34

The Traveller recognised the cop’s Audi in the hotel car park. ‘Fuck,’ he said.

He steered the big Mercedes around the scruffy quadrangle of potholed tarmac until he found a spot behind a van. It would obscure him from the Audi’s position, but he could still see the car park’s exit. He’d be able to see the cop leave, and then he could go in after Toner. Room 203, Orla had said.

He lowered the driver’s side window a couple of inches. The breeze had started to cool as late afternoon approached. It felt good on his stinging eye. He adjusted his position so his bad shoulder didn’t rest against the seat back.

The cop troubled him. Christ knew what that little shite Toner was telling him in there. Had he got a good look at the Traveller the night before? Would Toner be able to give the cop a description? And if he could, would the cop make the connection with the man he’d seen on Eglantine Avenue earlier in the day?

The Traveller made his mind up. He didn’t care what Bull O’Kane had to say about it, he would take care of the cop when the job was done. As soon as he’d mopped up O’Kane’s unholy fucking mess, he’d indulge himself by breaking the cop’s neck.

Yes, that was how he’d do it. The cop was a big fucker, wide through the shoulders where the Traveller was narrow, but he reckoned if he could get him pinned, get a knee in his broad back – yes, a good grip, a good pull and a twist.

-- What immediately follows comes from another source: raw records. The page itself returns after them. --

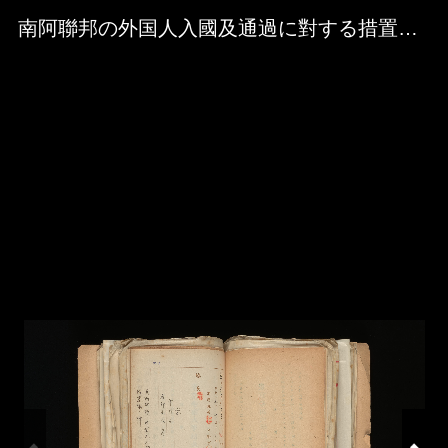
Skip to downloads and alternative formats
Media Viewer
南阿聯邦の外国人入國及通過に對する措置振の件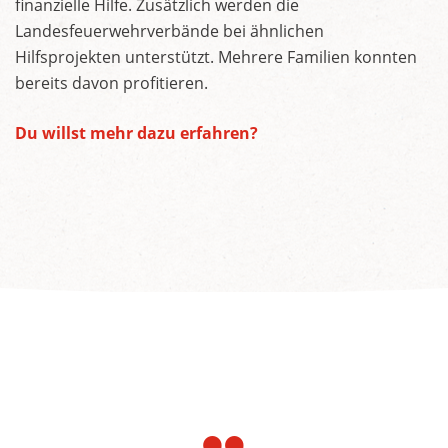
finanzielle Hilfe. Zusätzlich werden die
Landesfeuerwehrverbände bei ähnlichen
Hilfsprojekten unterstützt. Mehrere Familien konnten
bereits davon profitieren.
Du willst mehr dazu erfahren?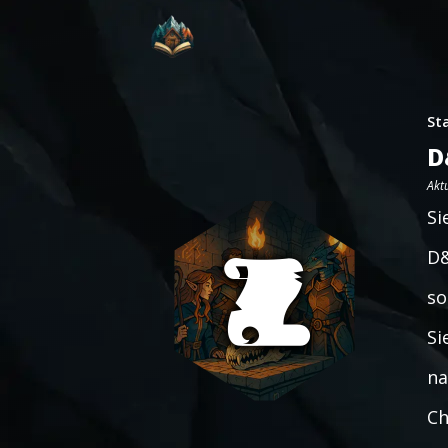
St
D
Aktu
Si
D&
so
Si
na
Ch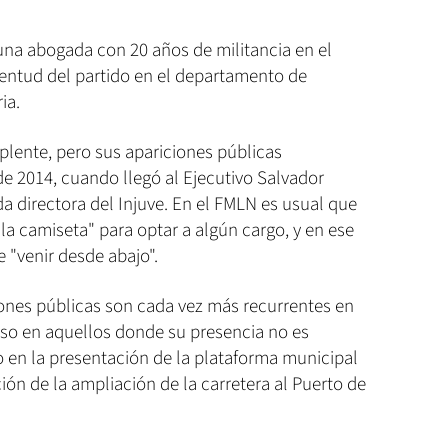
na abogada con 20 años de militancia en el
ntud del partido en el departamento de
ia.
plente, pero sus apariciones públicas
e 2014, cuando llegó al Ejecutivo Salvador
a directora del Injuve. En el FMLN es usual que
 la camiseta" para optar a algún cargo, y en ese
 "venir desde abajo".
iones públicas son cada vez más recurrentes en
luso en aquellos donde su presencia no es
 en la presentación de la plataforma municipal
ión de la ampliación de la carretera al Puerto de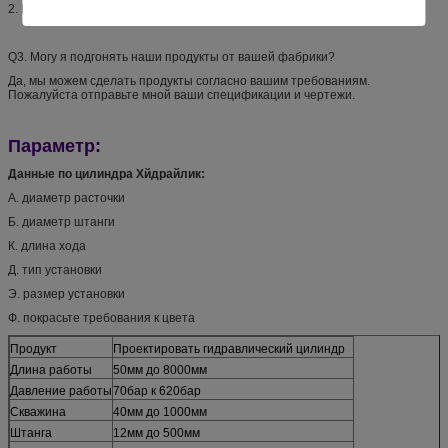
2. Погашены и закалены трубки.
Q3. Могу я подгонять наши продукты от вашей фабрики?
Да, мы можем сделать продукты согласно вашим требованиям.
Пожалуйста отправьте мной ваши спецификации и чертежи.
Параметр:
Данные по цилиндра Хйдрайлик:
А. диаметр расточки
Б. диаметр штанги
К. длина хода
Д. тип установки
Э. размер установки
Ф. покрасьте требования к цвета
Продукт
Проектировать гидравлический цилиндр
Длина работы
50мм до 8000мм
Давление работы
70бар к 620бар
Скважина
40мм до 1000мм
Штанга
12мм до 500мм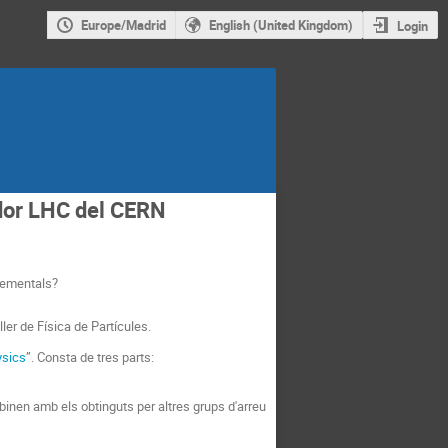
Europe/Madrid
English (United Kingdom)
Login
ador LHC del CERN
elementals?
ler de Física de Partícules.
ysics
”. Consta de tres parts:
binen amb els obtinguts per altres grups d'arreu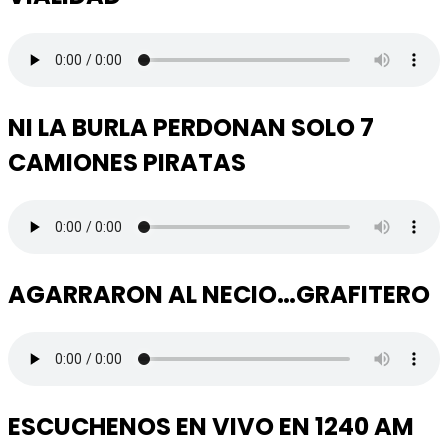
NI LA BURLA PERDONAN SOLO 7
CAMIONES PIRATAS
AGARRARON AL NECIO…GRAFITERO
ESCUCHENOS EN VIVO EN 1240 AM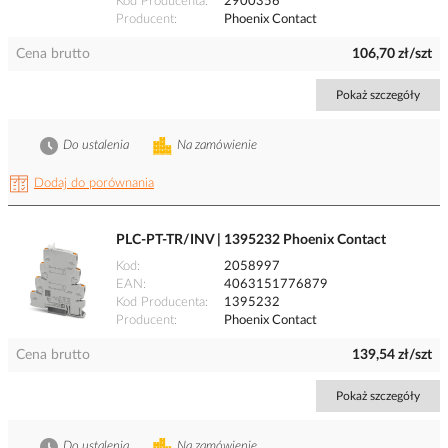
Kod Producenta
2900356
Producent
Phoenix Contact
Cena brutto
106,70 zł/szt
Pokaż szczegóły
Do ustalenia
Na zamówienie
Dodaj do porównania
PLC-PT-TR/INV | 1395232 Phoenix Contact
Kod
2058997
EAN
4063151776879
Kod Producenta
1395232
Producent
Phoenix Contact
Cena brutto
139,54 zł/szt
Pokaż szczegóły
Do ustalenia
Na zamówienie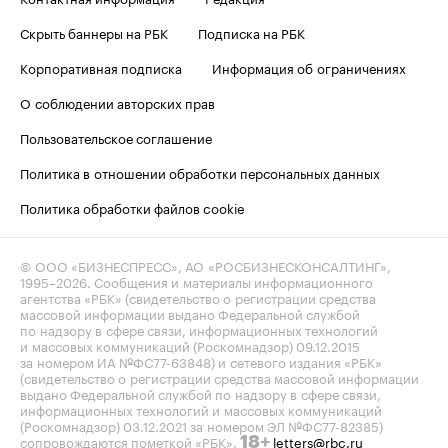
Скрыть баннеры на РБК
Подписка на РБК
Корпоративная подписка
Информация об ограничениях
О соблюдении авторских прав
Пользовательское соглашение
Политика в отношении обработки персональных данных
Политика обработки файлов cookie
© ООО «БИЗНЕСПРЕСС», АО «РОСБИЗНЕСКОНСАЛТИНГ»,
1995–2026
. Сообщения и материалы информационного
агентства «РБК» (свидетельство о регистрации средства
массовой информации выдано Федеральной службой
по надзору в сфере связи, информационных технологий
и массовых коммуникаций (Роскомнадзор) 09.12.2015
за номером ИА №ФС77-63848) и сетевого издания «РБК»
(свидетельство о регистрации средства массовой информации
выдано Федеральной службой по надзору в сфере связи,
информационных технологий и массовых коммуникаций
(Роскомнадзор) 03.12.2021 за номером ЭЛ №ФС77-82385)
сопровождаются пометкой «РБК».
letters@rbc.ru
18+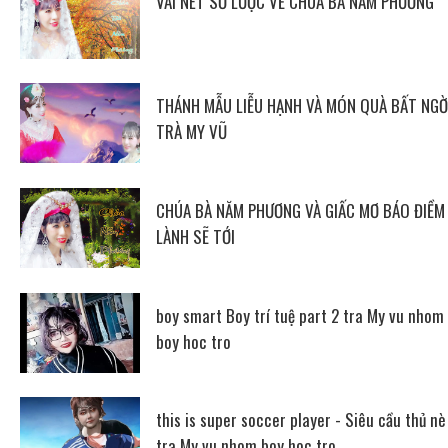
VÀI NÉT SƠ LƯỢC VỀ CHÚA BÀ NĂM PHƯƠNG
THÁNH MẪU LIỄU HẠNH VÀ MÓN QUÀ BẤT NGỜ
TRÀ MY VŨ
CHÚA BÀ NĂM PHƯƠNG VÀ GIẤC MƠ BÁO ĐIỀM
LÀNH SẼ TỚI
boy smart Boy trí tuệ part 2 tra My vu nhom
boy hoc tro
this is super soccer player - Siêu cầu thủ nè
tra My vu nhom boy hoc tro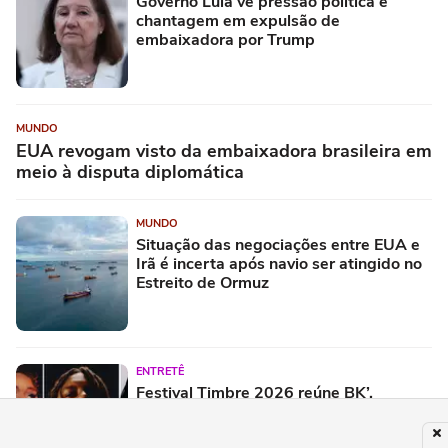
Governo Lula vê pressão política e
chantagem em expulsão de
embaixadora por Trump
MUNDO
EUA revogam visto da embaixadora brasileira em
meio à disputa diplomática
MUNDO
Situação das negociações entre EUA e
Irã é incerta após navio ser atingido no
Estreito de Ormuz
ENTRETÊ
Festival Timbre 2026 reúne BK’,
AJULLIACOSTA e NandaTsunami em
encontro de diferentes gerações do rap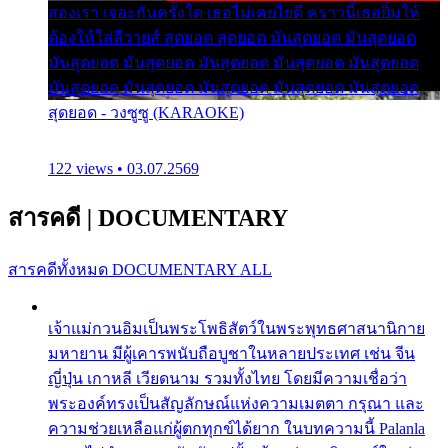
สองเรา เจอะกันครั้งใด เธอไม่เคยไยดี คราวนี้เธอยิ้มให้
ต้องให้ใส่ลีวายส์ สุดยอด สุดยอด มันสุดยอด มันสุดยอด
มันสุดยอด มันสุดยอด มันสุดยอด มันสุดยอด มันสุดยอด
มันสุดยอด มันสุดยอด มันสุดยอด มันสุดยอด มันสุดยอด
สุดยอด - วงซูซู (KARAOKE)
122 views • 03.07.2569
สารคดี
|
DOCUMENTARY
สารคดีทั้งหมด
DOCUMENTARY ALL
เจ้าแม่กวนอิมเป็นพระโพธิสัตว์ในพระพุทธศาสนานิกาย
มหายาน มีผู้เคารพนับถือบูชาในหลายประเทศ เช่น จีน
ญี่ปุ่น เกาหลี เวียดนาม รวมทั้งไทย โดยมีความเชื่อว่า
พระองค์ทรงเป็นสัญลักษณ์แห่งความเมตตา กรุณา และ
ความช่วยเหลือแก่ผู้ตกทุกข์ได้ยาก ในบทความนี้ Palanla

The Traveller ran the tip of his tongue across his upper lip. Suddenly he thought of Sofia, the scent of her, the softness of her buttocks and her belly. He shifted in the seat, his jeans pinching at him. The movement aggravated his shoulder, and he winced. The wince aggravated his eye, and he hissed through his teeth.

Sofia. Jesus, she was a good ride. He’d had his share of women, some he remembered, more he didn’t. But she was the best of them. There had never been that heat, that scalding heat, with anyone else. It burned his skin where it touched hers when he buried his face between her shoulder and her neck, the two of them shuddering together.

The Traveller decided there and then on another indulgence: after breaking the cop’s neck, he’d give Sofia a baby. When he was done here, and everyone who needed killed was dead, he’d go back to Sofia, throw her down on the bed, and tell her he was going to give her the child she’d wanted from her dead husband. After she’d caught pregnant, he’d never see her again. No sense in getting tied to a woman and a kid like that; he’d just give her what she wanted then leave her to get on with it.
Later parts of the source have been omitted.